1. Hand-Picked Content On First Page: In co-op with the marketing team, we consider different ideas and decided to add some new rows on the Offer page which presented a collection of new and favorite products on the Offer page. We wanted to measure the effect of these hand-picked content on Window Shopper persona behavior. The results were pretty good and it cause a rise in clicks (directly related to revenue) and session time on the Offer page. Therefore we designed a panel for the marketing team to facilitate hand-picking products and collecting deeper data to measure the effect of any row on the Offer page

The new Offer tab design

2. Automatic Generated Content On First Page: As another test, we added some rows to the first page based on the Top Queries which is explained in Case 2. We found in some layouts we got 2 times more clicks in comparison to other rows. The below chart shows daily clicks on every row on the Offer Page and the red line 🌶 shows the effect of Top Queries related rows. So we created some automatic lists of products based on Top Queries and Top Views which could be presented like hand-picked content on the first page.
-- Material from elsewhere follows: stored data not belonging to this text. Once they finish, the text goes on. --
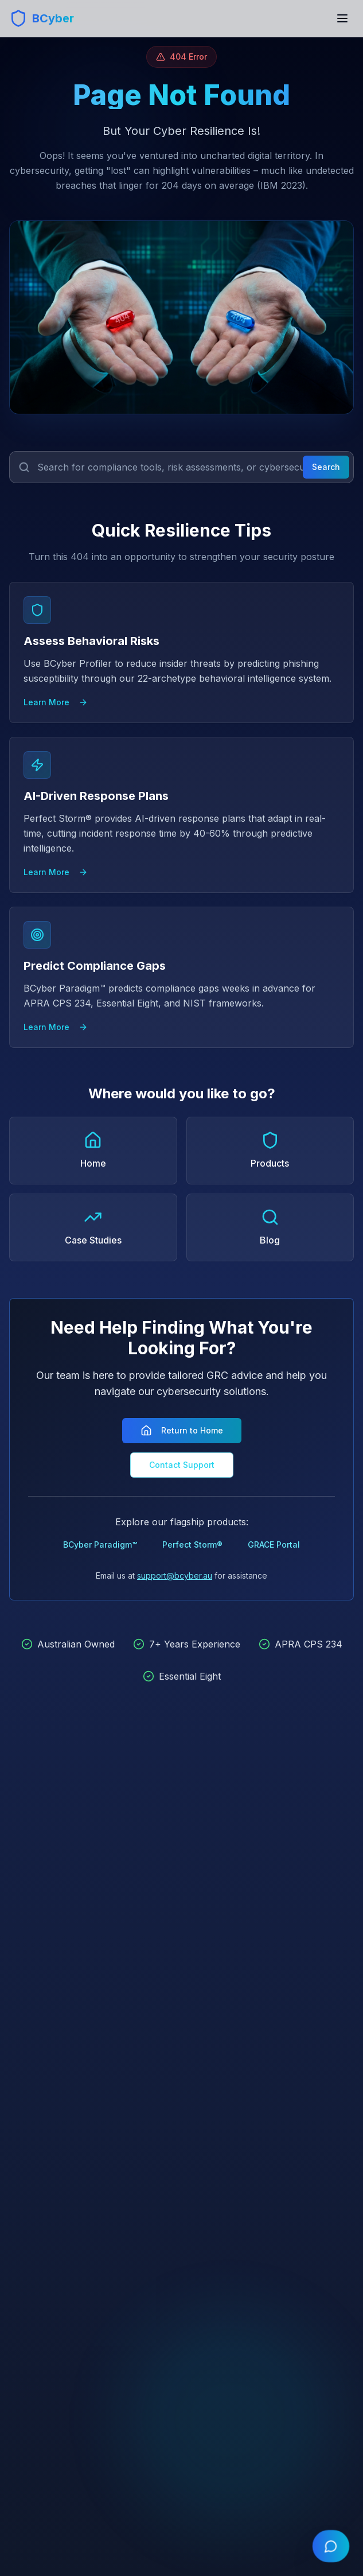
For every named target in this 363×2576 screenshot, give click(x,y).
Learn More (56, 702)
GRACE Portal (274, 1544)
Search (326, 467)
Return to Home (181, 1430)
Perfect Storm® (192, 1544)
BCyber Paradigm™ (100, 1544)
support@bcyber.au (174, 1575)
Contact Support (181, 1465)
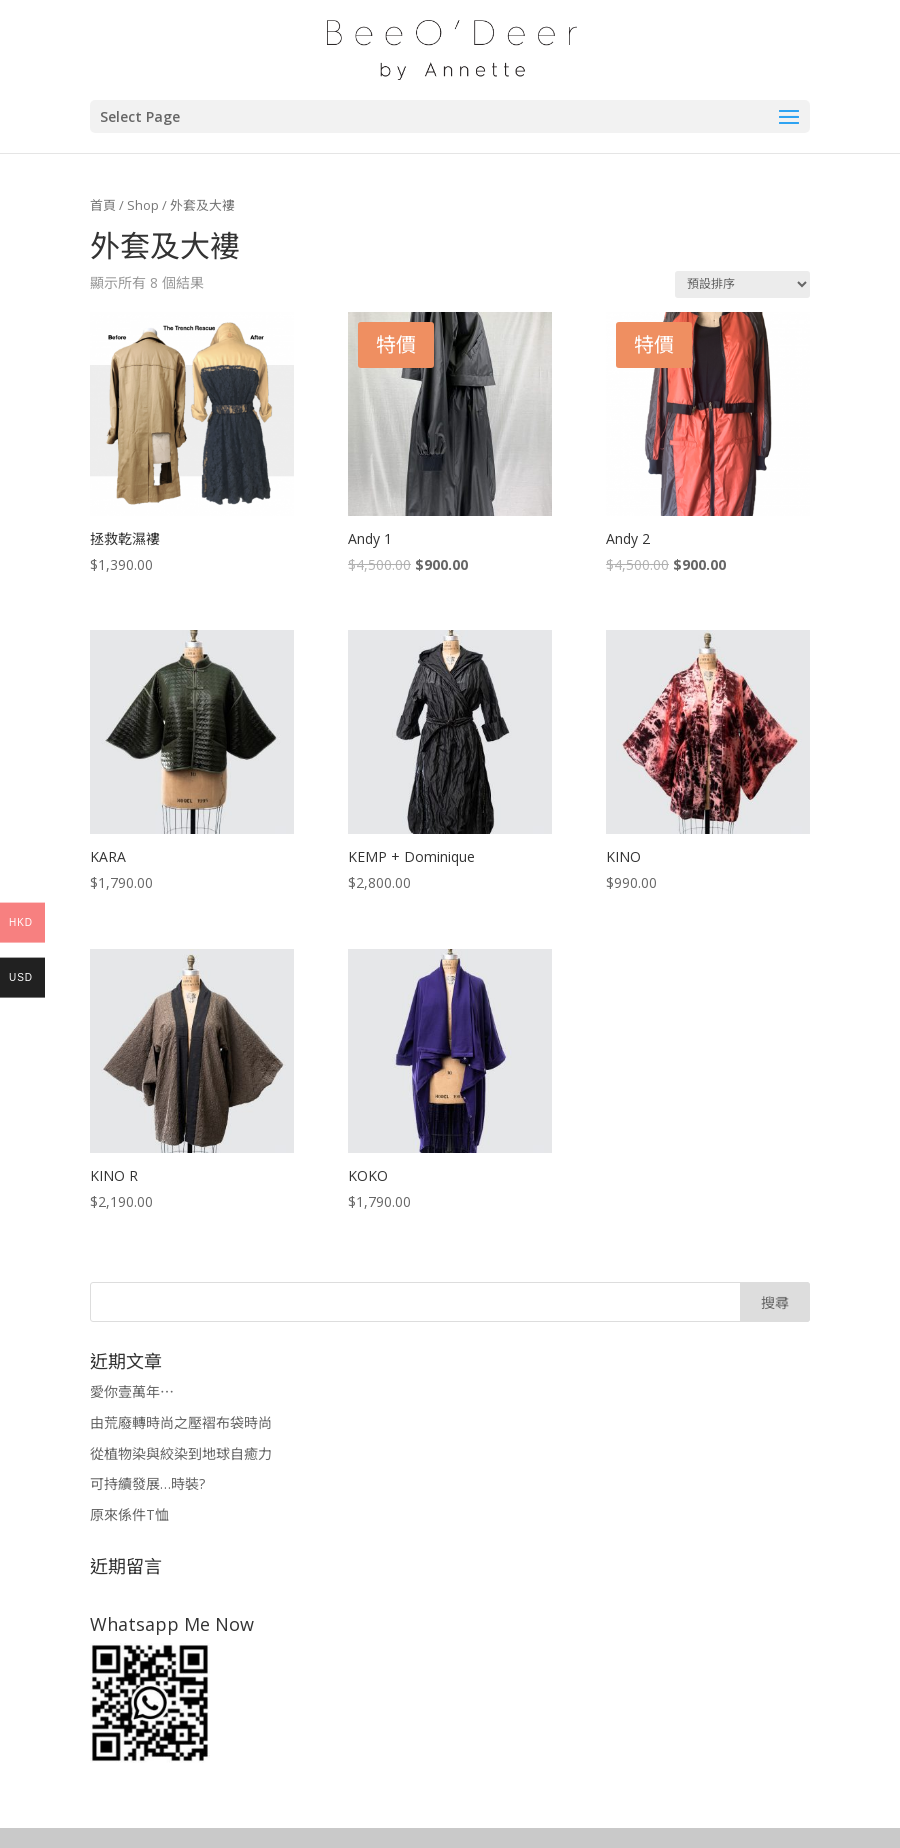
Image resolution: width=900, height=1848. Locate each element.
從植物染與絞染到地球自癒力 (181, 1453)
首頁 (103, 205)
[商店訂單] (742, 284)
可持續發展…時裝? (147, 1483)
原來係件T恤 (129, 1514)
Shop (143, 205)
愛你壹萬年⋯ (132, 1391)
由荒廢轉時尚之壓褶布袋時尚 (181, 1422)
3. Spotlight On Search: The main experience of Torob was searching but in the first page of app, we just represented it by a small icon. We needed to put a spotlight on search. As explained in case 2, we had a successful experience on redesigning search tab. So we decided to test switching Search tab with Offer tab. We merge the best practices of Search tab with hand-picked content and leave commercial rows on Offer tab.

Switching Search with Offer tab. And a bigger space for presenting search.

Results 

1. Increase Of Revenue: The chart below shows clicks on the Buy Button grouped by different sections of the Android app. The Buy Button has a direct relation to revenue. Here you can see the effect of the new design on the Offer page. The number of clicks on the Buy Button on the Offer Page increased 3 times on average. Also, it had a positive effect on search and similar sections. So the new design increased overall clicks and revenue in the Android app.

Rise of clicks of Buy Button on Offer tab

2. Improving The On-Boarding Of New Users: The new version cause a slight rise in retention and session time.

3. A New Playground For Marketing: The new design allowed the marketing team to be more creative in creating the contents of the app. It allowed them to show reactions to trends and new products and presented them in more attractive ways for the Window Shopper persona.